Trumpism is Racist and Misogynistic


Reprinted from Liberal Resistance

It is time for liberals in the broadest sense of the term to come to grips with something many have avoided, heretofore–––­­­partly from gentility, partly from denial, and partly from benign ignorance.  It is obvious that to support Donald J. Trump as President of the United States is, in effect, to support an overt, obvious, and well-documented racist and misogynist. To cite the many examples of each seems superfluous at this point. The record goes back decades, and national media have been replete with tons of recorded video and voice evidence in the last several years. It is impossible for anyone of average intelligence to think he is not a virulent, noxious racist and misogynist. To argue otherwise is either delusional or willful stupidity. There is no other explanation.  And with this said, my thesis is simple: if one offers support to an overt, obvious racist and misogynist who is in a position of great power, and this is a person that one either knows or that one ought to know is an overt, obvious racist and misogynist, then one is also, by extension, a racist and a misogynist. Because, it says that one is willing to permit such a person to enforce existing policies and make new ones that reflect these venomous sentiments, whether because one agrees with such policies or practices, or just because one is indifferent to it or less concerned about it by virtue of other issues considered more important. To support such a person makes one an accessory and therefore complicit in his malefactions, and without regard to one’s intentions.  Indifference, in this case, is every bit as pernicious as intention.

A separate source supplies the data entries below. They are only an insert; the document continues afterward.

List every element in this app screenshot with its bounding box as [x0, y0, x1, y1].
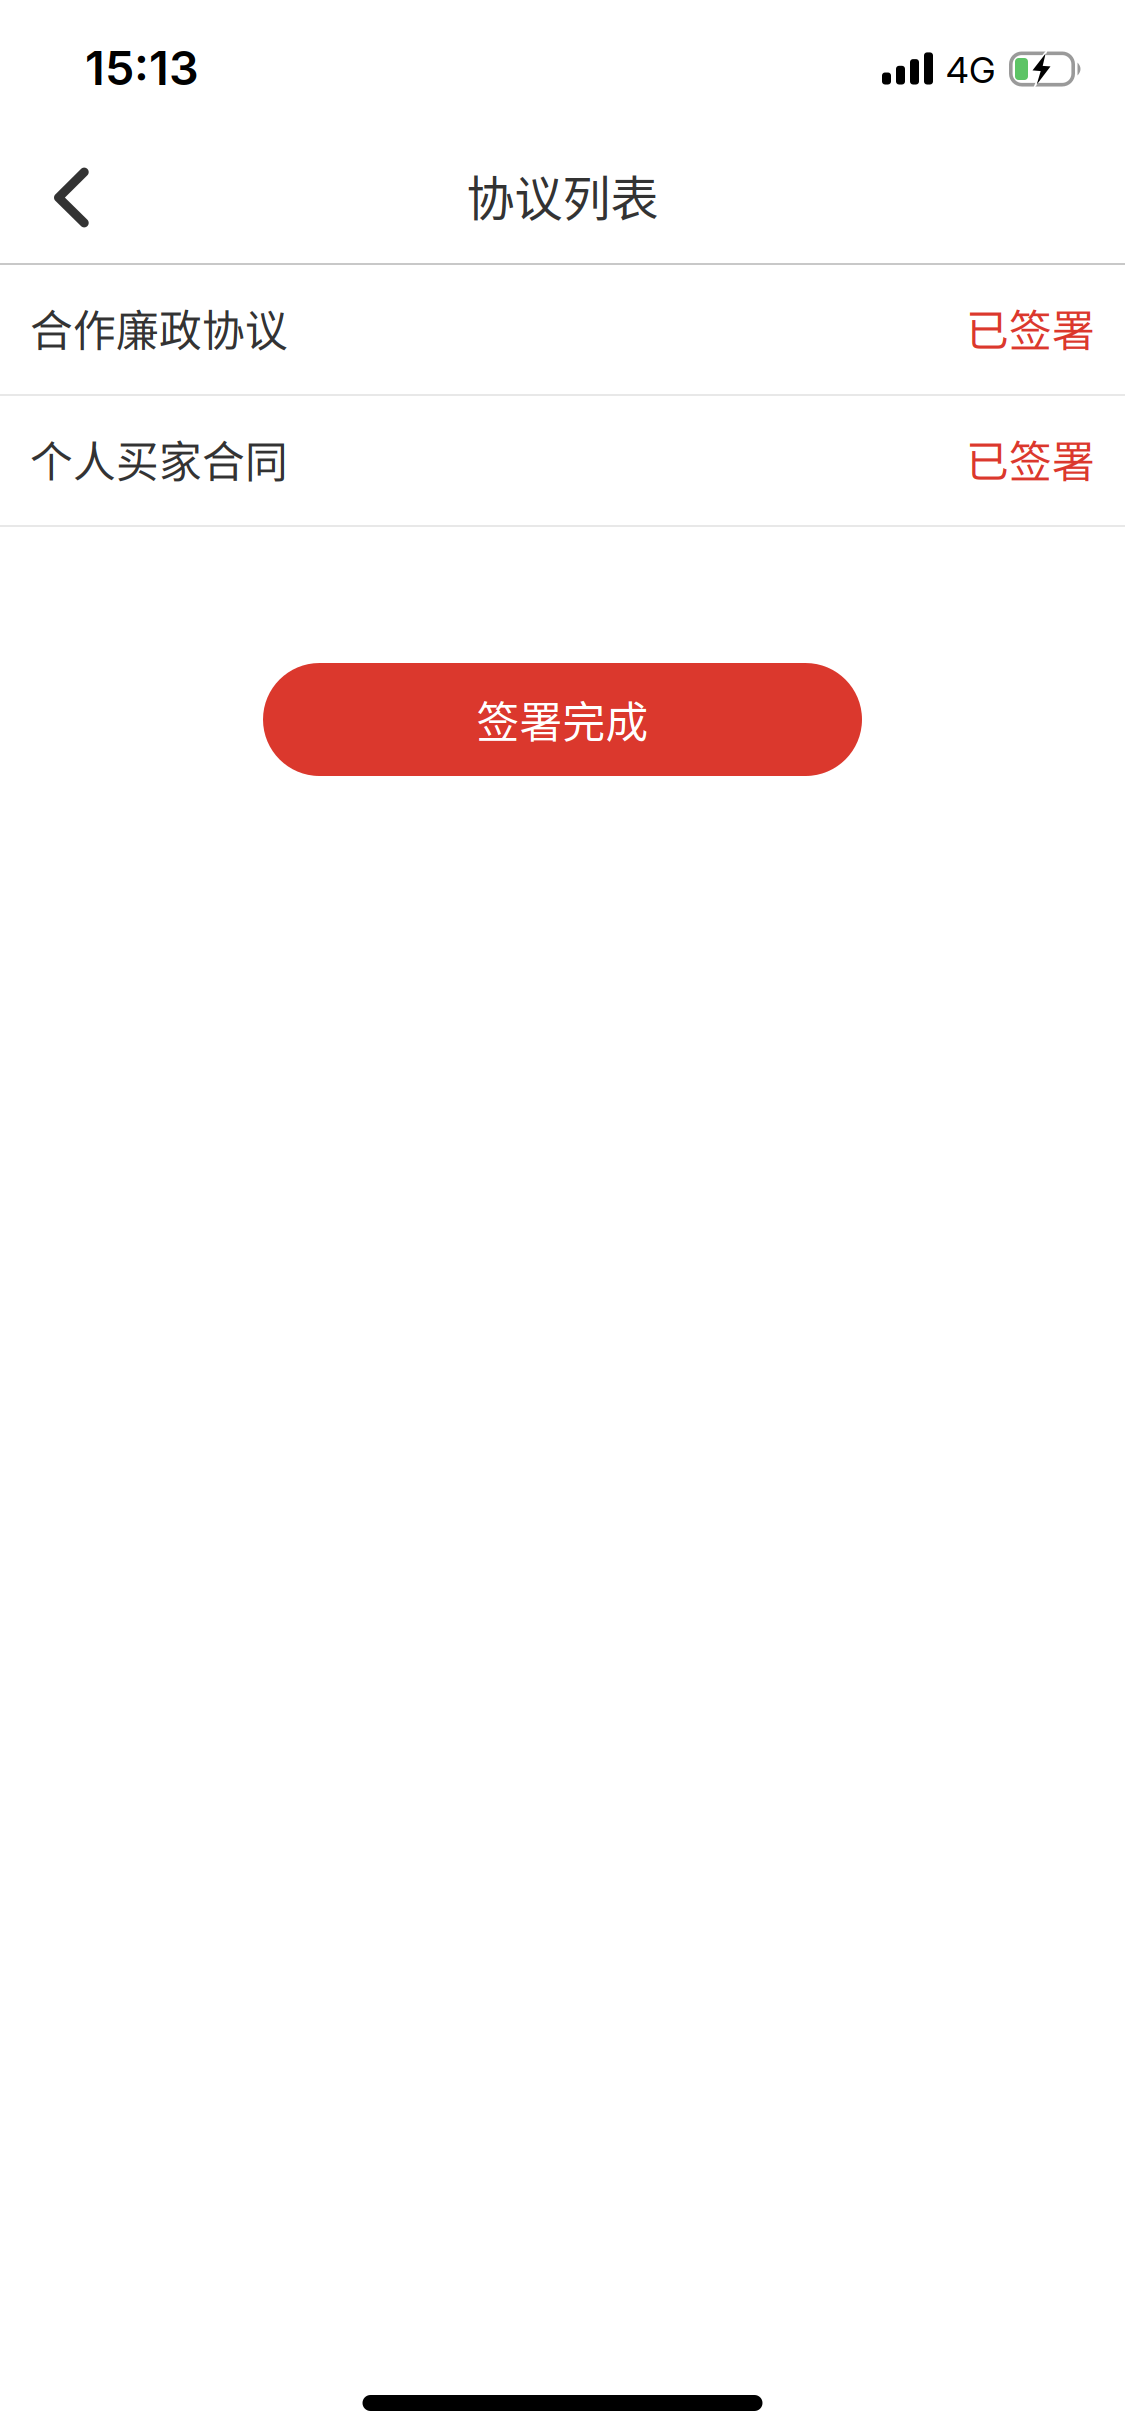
staticText: 协议列表 [466, 160, 658, 230]
staticText: 15:13 [85, 40, 199, 96]
button[interactable]: 签署完成 [263, 663, 862, 776]
button[interactable]: 返回 [0, 150, 129, 245]
staticText: 已签署 [966, 297, 1095, 359]
staticText: 合作廉政协议 [30, 297, 288, 359]
staticText: 个人买家合同 [30, 428, 288, 490]
button[interactable]: 合作廉政协议 [0, 265, 1125, 396]
staticText: 已签署 [966, 428, 1095, 490]
button[interactable]: 个人买家合同 [0, 396, 1125, 527]
staticText: 4G [946, 48, 995, 92]
staticText: 签署完成 [476, 689, 648, 750]
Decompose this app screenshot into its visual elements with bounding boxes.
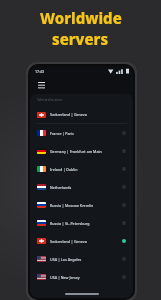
staticText: 17:43 bbox=[35, 69, 44, 74]
button[interactable]: Ireland | Dublin bbox=[30, 160, 133, 178]
staticText: servers bbox=[52, 29, 109, 49]
staticText: USA | New Jersey bbox=[50, 275, 80, 280]
staticText: Selected location bbox=[37, 98, 63, 102]
button[interactable]: Open navigation menu bbox=[35, 79, 47, 91]
staticText: Ireland | Dublin bbox=[50, 167, 78, 172]
staticText: USA | Los Angeles bbox=[50, 257, 82, 262]
button[interactable]: Germany | Frankfurt am Main bbox=[30, 142, 133, 160]
staticText: Germany | Frankfurt am Main bbox=[50, 149, 102, 154]
staticText: Netherlands bbox=[50, 185, 72, 190]
button[interactable]: Switzerland | Geneva bbox=[30, 232, 133, 250]
staticText: Switzerland | Geneva bbox=[50, 112, 87, 117]
staticText: France | Paris bbox=[50, 131, 74, 136]
button[interactable]: USA | New Jersey bbox=[30, 268, 133, 286]
button[interactable]: Switzerland | Geneva bbox=[30, 106, 133, 123]
button[interactable]: USA | Los Angeles bbox=[30, 250, 133, 268]
staticText: Worldwide bbox=[40, 8, 122, 28]
button[interactable]: France | Paris bbox=[30, 124, 133, 142]
staticText: Switzerland | Geneva bbox=[50, 239, 87, 244]
button[interactable]: Russia | Moscow Kremlin bbox=[30, 196, 133, 214]
button[interactable]: Russia | St.-Petersburg bbox=[30, 214, 133, 232]
staticText: Russia | St.-Petersburg bbox=[50, 221, 90, 226]
staticText: Russia | Moscow Kremlin bbox=[50, 203, 94, 208]
button[interactable]: Netherlands bbox=[30, 178, 133, 196]
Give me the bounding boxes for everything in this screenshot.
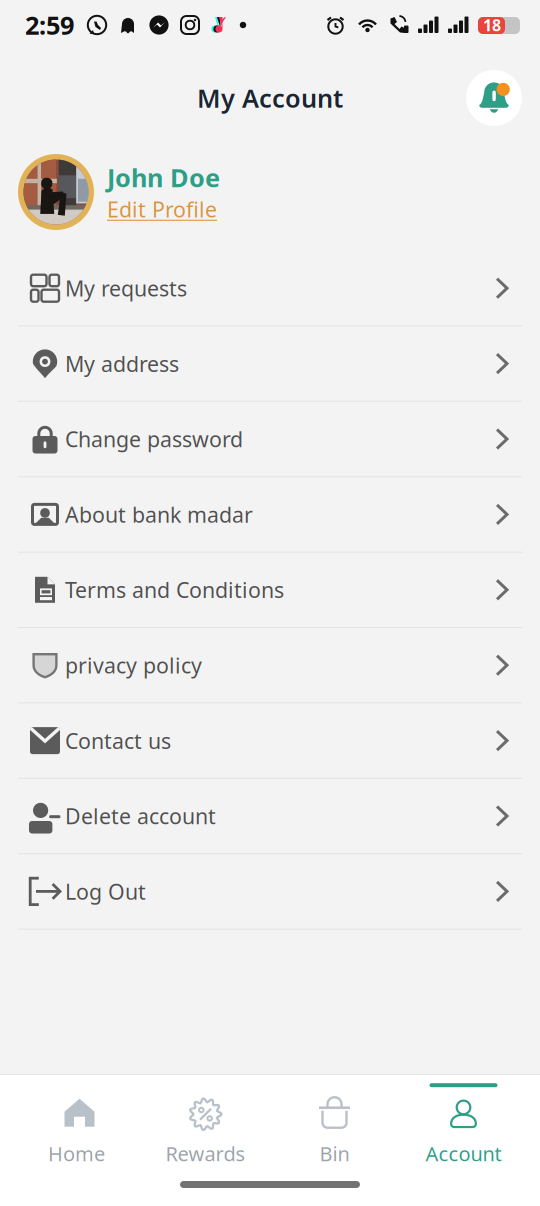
button[interactable]: My address (0, 326, 540, 402)
staticText: Change password (65, 425, 243, 453)
button[interactable]: About bank madar (0, 477, 540, 553)
staticText: Terms and Conditions (65, 576, 284, 604)
staticText: My requests (65, 274, 187, 302)
button[interactable]: Terms and Conditions (0, 553, 540, 628)
staticText: My address (65, 349, 179, 378)
staticText: Delete account (65, 802, 216, 830)
button[interactable]: Delete account (0, 779, 540, 854)
button[interactable]: Home (12, 1083, 141, 1167)
staticText: John Doe (107, 160, 220, 194)
staticText: Home (48, 1140, 105, 1167)
button[interactable]: Account (399, 1083, 528, 1167)
staticText: 18 (483, 14, 501, 36)
staticText: Bin (320, 1140, 350, 1167)
button[interactable]: Change password (0, 402, 540, 477)
staticText: Account (426, 1140, 502, 1167)
button[interactable]: Rewards (141, 1083, 270, 1167)
staticText: Contact us (65, 726, 171, 755)
staticText: 2:59 (25, 8, 74, 42)
staticText: Log Out (65, 877, 146, 906)
staticText: Edit Profile (107, 195, 217, 224)
staticText: Rewards (166, 1140, 246, 1167)
staticText: My Account (197, 81, 343, 115)
button[interactable]: privacy policy (0, 628, 540, 703)
button[interactable]: My requests (0, 251, 540, 326)
button[interactable]: Bin (270, 1083, 399, 1167)
staticText: privacy policy (65, 651, 202, 679)
button[interactable]: Edit Profile (107, 195, 217, 224)
button[interactable]: Notifications (466, 70, 522, 126)
staticText: About bank madar (65, 500, 253, 528)
button[interactable]: Log Out (0, 854, 540, 930)
button[interactable]: Contact us (0, 703, 540, 779)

Let us examine the meaning of racism and misogyny in brief and as they stand today. I do not mean that one necessarily has a “theory” of race or about the nature of women.  It is not necessary to have a systematic theory to be a racist or misogynist.  Many do have such a theory, some elaborate, some simple, some even hidden in subtext.  By theory I mean something along these lines without all the detail and tendrils: other so-called races, particularly people of darker pigmentation, are in some sense genetically, culturally, or in some combination thereof, inferior, or deserving of suspicion, distrust, or fear. Similarly, a theory of the nature of women would be they are intrinsically inferior and subservient to men, unworthy of the same rights as men, indeed, not even worthy of full respect, which in its worst form might mean inflicting physical or emotional harm at will, or in some rarer cases, they are wholly disdained and ignored as our fellow creatures. 
These are the obvious forms of racism and misogyny.  But there are other types, and these are perhaps more common among the less overt or obvious racists and misogynists, typically found among more educated people that we might deem as elites, namely, either indifference or obdurateness, or even some combination of the two. In other words, in the former case, one simply doesn’t care or think much about what happens to people of color or to women, or one puts other priorities, say, policies of certain kinds that one likes, or from which one benefits, ahead of the interests of oppressed peoples or those who face institutional and systemic racism or misogyny in one form or another.  In the latter case, obdurateness, one is simply willfully oblivious to the obvious because it either suits his interests or because he is emotional wed to a worldview that is simply confounded by empirical reality and logic that he is otherwise mentally capable of comprehending.  That is the kind of person who believes neither he nor his political or social clan is not guilty of racism or misogyny, but who, by virtue of his intelligence and available information, ought to know better. 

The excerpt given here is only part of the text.